Cell- based targeted delivery is recently gain attention as a promising platform for delivery of anticancer drug in selective and efficient manner. As a new biotechnology platform, bacterial ghosts (BGs) have novel biomedical application as targeted drug delivery system (TDDS). In the current work, Salmonellas’ BGs was utilized for the first time as hepatocellular cancer (HCC) in-vitro targeted delivery system. Successful BGs loading and accurate analysis of doxorubicin (DOX) were necessary steps for testing the applicability of DOX loaded BGs in targeting the liver cancer cells. Loading capacity was maximized to reach 27.5 µg/mg (27.5% encapsulation efficiency), by incubation of 10 mg BGs with 1 mg DOX at pH 9 in constant temperature (25 °C) for 10 min. In-vitro release study of DOX loaded BGs showed a sustained release (182 h) obeying Higuchi sustained kinetic release model. The death rate (tested by MTT assay) of HepG2 reached to 64.5% by using of 4 μg/ml, while it was about 51% using the same concentration of the free DOX (P value < 0.0001 One-way ANOVA analysis). The proliferative inhibitory concentration (IC50) of the DOX combined formula was 1.328 µg/ml that was about one third of the IC50 of the free DOX (3.374 μg/ml). Apoptosis analysis (tested by flow-cytometry) showed more accumulation in early apoptosis (8.3%) and late apoptosis/necrosis (91%) by applying 1 μg/ml BGs combined DOX, while 1 μg/ml free DOX showed 33.4% of cells in early apoptosis and 39.3% in late apoptosis/necrosis, (P value˃ 0.05: one-way ANOVA). In conclusion, DOX loaded Salmonellas’ BGs are successfully prepared and tested in vivo with promising potential as hepatocellular cancer (HCC) targeted delivery system.

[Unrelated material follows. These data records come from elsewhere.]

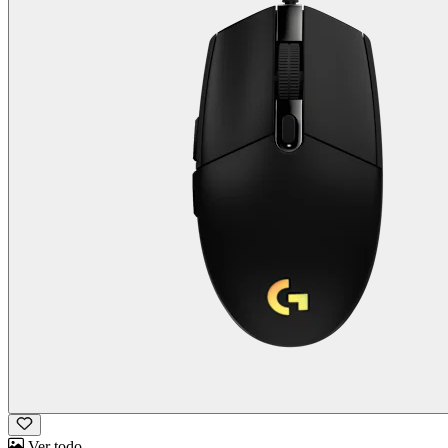
Ver todo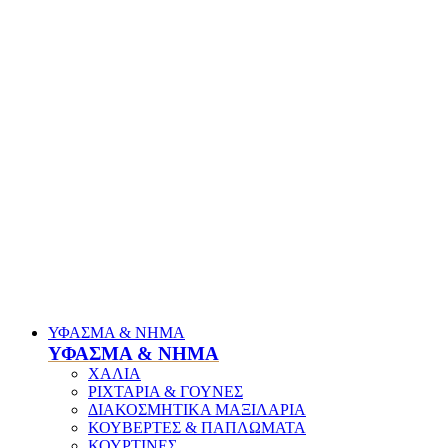
ΥΦΑΣΜΑ & ΝΗΜΑ
ΥΦΑΣΜΑ & ΝΗΜΑ
ΧΑΛΙΑ
ΡΙΧΤΑΡΙΑ & ΓΟΥΝΕΣ
ΔΙΑΚΟΣΜΗΤΙΚΑ ΜΑΞΙΛΑΡΙΑ
ΚΟΥΒΕΡΤΕΣ & ΠΑΠΛΩΜΑΤΑ
ΚΟΥΡΤΙΝΕΣ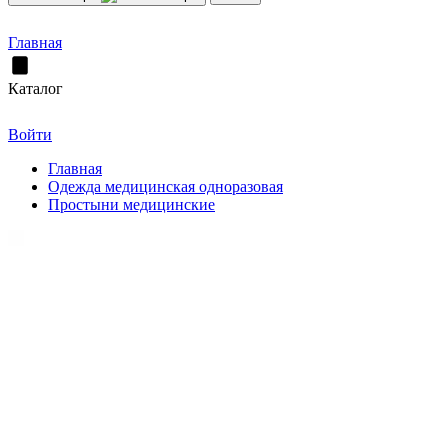
Главная
Каталог
Войти
Главная
Одежда медицинская одноразовая
Простыни медицинские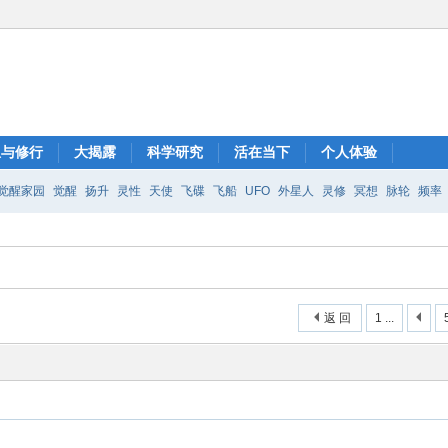
想与修行
大揭露
科学研究
活在当下
个人体验
觉醒家园
觉醒
扬升
灵性
天使
飞碟
飞船
UFO
外星人
灵修
冥想
脉轮
频率
返 回
1 ...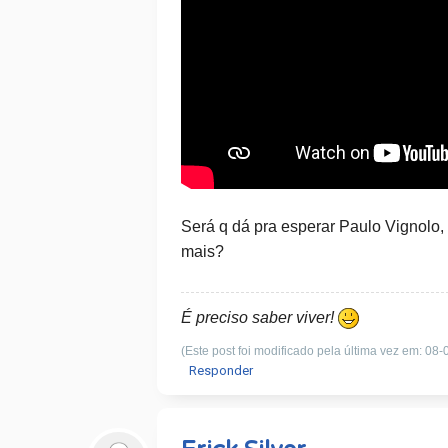
Será q dá pra esperar Paulo Vignolo,
mais?
É preciso saber viver!
(Este post foi modificado pela última vez em: 08
Responder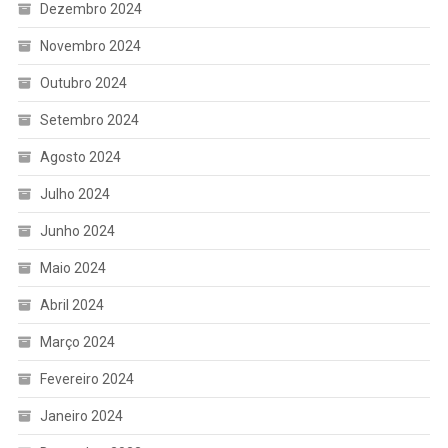
Dezembro 2024
Novembro 2024
Outubro 2024
Setembro 2024
Agosto 2024
Julho 2024
Junho 2024
Maio 2024
Abril 2024
Março 2024
Fevereiro 2024
Janeiro 2024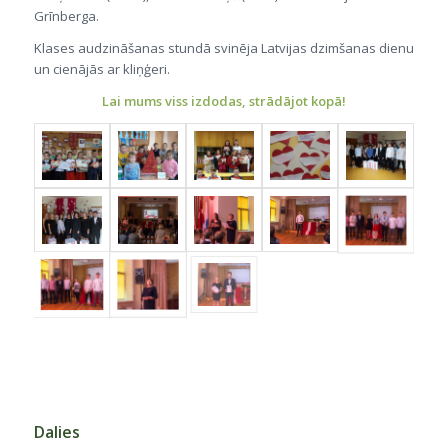
Grīnberga.
Klases audzināšanas stundā svinēja Latvijas dzimšanas dienu
un cienājās ar kliņģeri.
Lai mums viss izdodas, strādājot kopā!
Dalies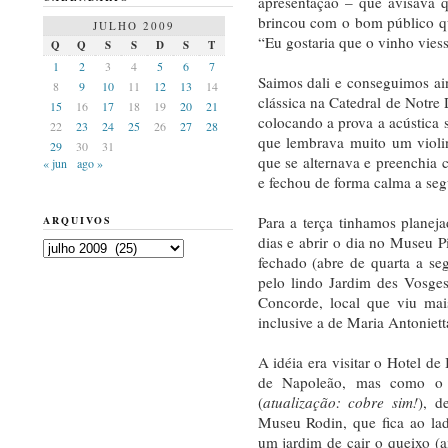
apresentação – que avisava q
brincou com o bom público qu
JULHO 2009
“Eu gostaria que o vinho viess
Q
Q
S
S
D
S
T
1
2
3
4
5
6
7
Saimos dali e conseguimos ai
8
9
10
11
12
13
14
clássica na Catedral de Notr
15
16
17
18
19
20
21
colocando a prova a acústica 
22
23
24
25
26
27
28
que lembrava muito um violin
29
30
31
que se alternava e preenchia 
« jun
ago »
e fechou de forma calma a seg
Para a terça tinhamos plane
ARQUIVOS
dias e abrir o dia no Museu 
Arquivos
fechado (abre de quarta a se
pelo lindo Jardim des Vosge
Concorde, local que viu mai
inclusive a de Maria Antoniett
A idéia era visitar o Hotel de 
de Napoleão, mas como o 
(
atualização: cobre sim!
), d
Museu Rodin, que fica ao la
um jardim de cair o queixo (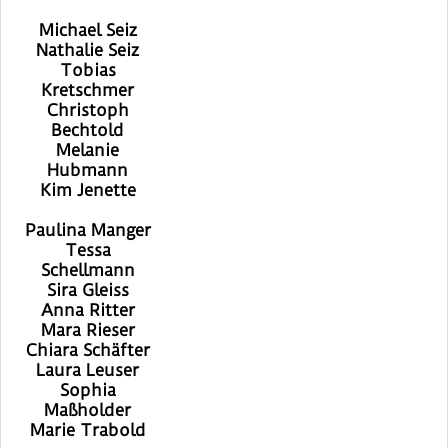
Michael Seiz
Nathalie Seiz
Tobias
Kretschmer
Christoph
Bechtold
Melanie
Hubmann
Kim Jenette
Paulina Manger
Tessa
Schellmann
Sira Gleiss
Anna Ritter
Mara Rieser
Chiara Schäfter
Laura Leuser
Sophia
Maßholder
Marie Trabold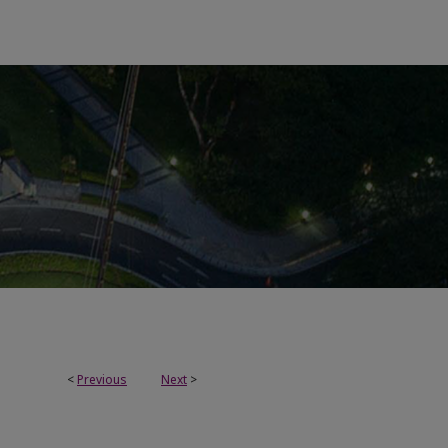
<
Previous
Next
>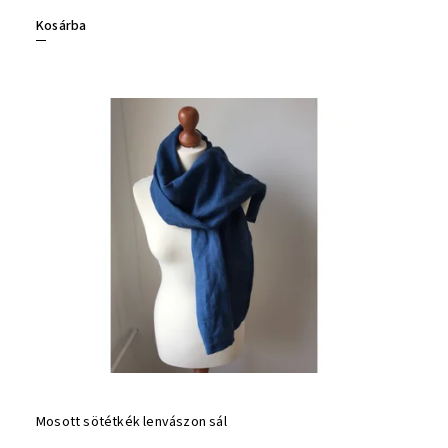
Kosárba
Mosott sötétkék lenvászon sál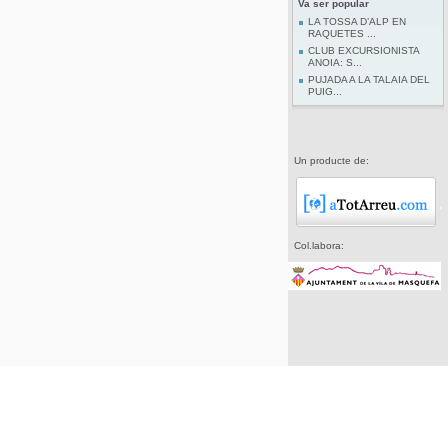
Va ser popular
LA TOSSA D’ALP EN
RAQUETES ...
CLUB EXCURSIONISTA
ANOIA: S...
PUJADA A LA TALAIA DEL
PUIG...
Un producte de:
Col.labora: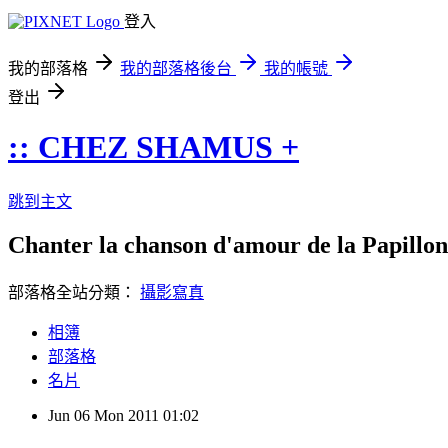
登入
我的部落格
我的部落格後台
我的帳號
登出
:: CHEZ SHAMUS +
跳到主文
Chanter la chanson d'amour de la Papillon 
部落格全站分類：
攝影寫真
相簿
部落格
名片
Jun
06
Mon
2011
01:02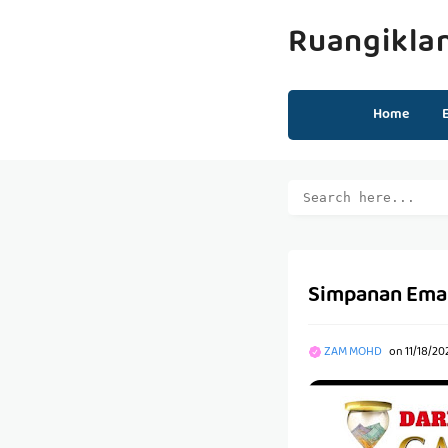
Ruangikla
Home
Simpanan Emas
ZAM MOHD
on
11/18/20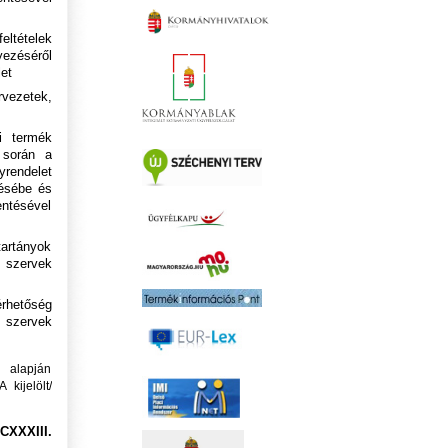
eltételek
yezéséről
et
rvezetek,
i termék
 során a
yrendelet
lésébe és
ntésével
tartányok
szervek
rhetőség
szervek
k alapján
kijelölt/
CXXXIII.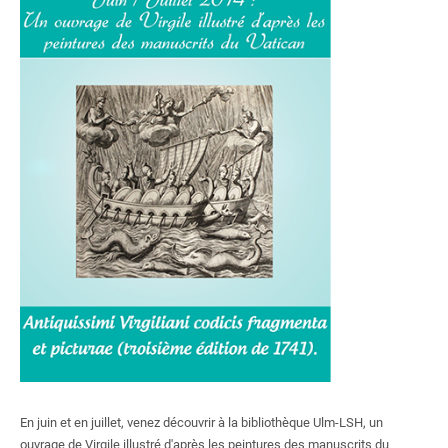
Centre documentaire du CAPHÉS
Bibliothèque de l'Institut des textes et manuscrits modernes
Bibliothèque de mathématiques et informatique
Bibliothèque des Sciences expérimentales
Bibliothèque de l'agrégation physique et chimie
Bibliothèque de physique théorique
Formations
Ressources électroniques
S'inscrire, se réinscrire
Nous soutenir
En juin et en juillet, venez découvrir à la bibliothèque Ulm-LSH, un
ouvrage de Virgile illustré d'après les peintures des manuscrits du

基于细胞的靶向递送作为一种以选择性和有效方式递送抗癌药物的有前途的平台最近受到关注。作为一种新的生物技术平台，细菌幽灵（BG）具有新型的生物医学应用作为靶向药物递送系统（TDDS）。在当前的工作中，沙门氏菌的BG首次用作肝细胞癌（HCC）体外靶向递送系统。成功加载BG和准确分析阿霉素（DOX）是测试加载DOX的BG在靶向肝癌细胞中的适用性的必要步骤。通过将10 mg BG与1 mg DOX在pH值为9的恒温条件下（25°C）孵育10分钟，最大可以使装载量达到27.5 µg / mg（27.5％的封装效率）。体外载有DOX的BG的释放研究表明，服从Higuchi持续动力学释放模型的持续释放（182 h）。使用4μg/ ml，HepG2的死亡率（通过MTT分析测试）达到64.5％，而使用相同浓度的游离DOX，其死亡率约为51％（P值 <0.0001单向ANOVA分析）。DOX组合配方的增殖抑制浓度（IC50）为1.328 µg / ml，约为游离DOX（3.374μg/ ml）的IC50的三分之一。凋亡分析（通过流式细胞仪测试）显示，通过应用1μg/ ml BG联合DOX，早期凋亡（8.3％）和晚期凋亡/坏死（91％）中的积累更多，而1μg/ ml游离DOX显示33.4％的细胞在早期凋亡中占39.3％，在晚期凋亡/坏死中占39.3％（P值˃0.05：单向方差分析。总之，已成功制备并加载了DOX的沙门氏菌BG，并在体内进行了测试，具有作为肝细胞癌（HCC）靶向递送系统的潜力。